Let’s say that 50 years in the future, Oracle Bud cannabis (known simply as Oracle) is the veritable Cîroc of marijuana. Oracle is renowned for its unusual potency (a whopping 45 percent THC, according to the fine print on Oracle advertisements), can be used for medicinal purposes, and is generally known as top-shelf cannabis. Furthermore, Oracle, which is undoubtedly one of the most expensive marijuana strains in the world with a retail value of approximately $80/gram, holds the dubious distinction of being genetically identical to AC/DC, a different strain of marijuana that retails for less than $10/gram. How does the Oracle brand justify its high prices while not succumbing to the undermining fact that it is identical to a much cheaper strain of marijuana? That is to say, does Oracle consolidate its reputation as some of the world’s finest weed?

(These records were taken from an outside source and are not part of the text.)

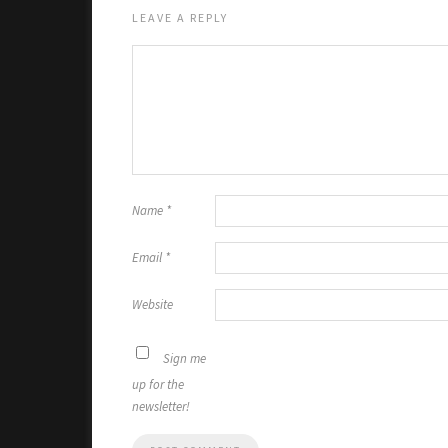
LEAVE A REPLY
Name
*
Email
*
Website
Sign me
up for the
newsletter!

In proffering answers to such questions, one must delve a bit deeper into the specifics of the Oracle brand. The marijuana itself is a cross between three strains: Euphoria Unlimited Bud, Elephant Bud, and Ultra Fast Upstate. The flavors evoked by the weed, according to Oracle, include berry, sweet sugar cane, and basil, and the weed is a product of Nepal. So, what we have in Oracle is an exotic product, steeped in the mystic lore of the Orient with a brand name invoking hallucinogenic traditions of soothsaying ancients. Can you begin to see the ad coming together?

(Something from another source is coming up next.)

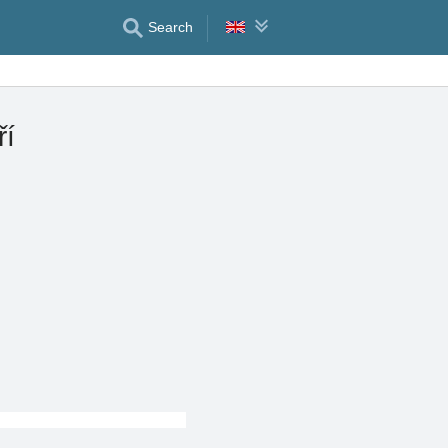
Search
ří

Rather than the quirkily elegant young woman that Cîroc uses to incarnate the allure of its new pineapple vodka, Oracle might use a lion’s head on a man’s body to market its weed. Picture that. The lion/man holds in its hand a lit blunt from which smoke emanates and the lion reclines on a bed of cannabis plants, just luxuriating in the scent of marijuana as he is transported to a distorted dimension of perception. In the background of this scene one sees a vast, silvery lake off of which sunlight elegantly dapples and, in the faint distance beyond this mythic cannabis forest, a hazy sun shines on the scene, casting its misty rays all about the image. Next to the lion/man, in neon green lettering, the ad says: “Magic is only a puff away.” Toward the bottom corner of the ad, the words “Oracle: The World’s Strongest Weed” are displayed. Oracle’s success, in this sense, will be predicated on having users view the weed’s potency as the spiritual mechanism that unlocks a kingdom of magic, mythology, and sublime relaxation. Such an experience, Oracle’s advertising purports, is worth the sky-high price.

Will such an ad ever exist? To be honest, I rather hope not. Running into the aforementioned ad at the Union Square subway station at 1:30 a.m. seems, to me, an unsavory prospect. I would probably look at the ad briefly, be repulsed by its gaudy insanity, and then mourn the fact that the 4 train has failed me in its tardiness yet again. But, on the off chance that Oracle’s marketing really takes off and the company manages to consolidate its path-breaking rise to superstardom within the murky marijuana industry, I will look past the ad and be there to celebrate.

Lai is a member of the class of 2015.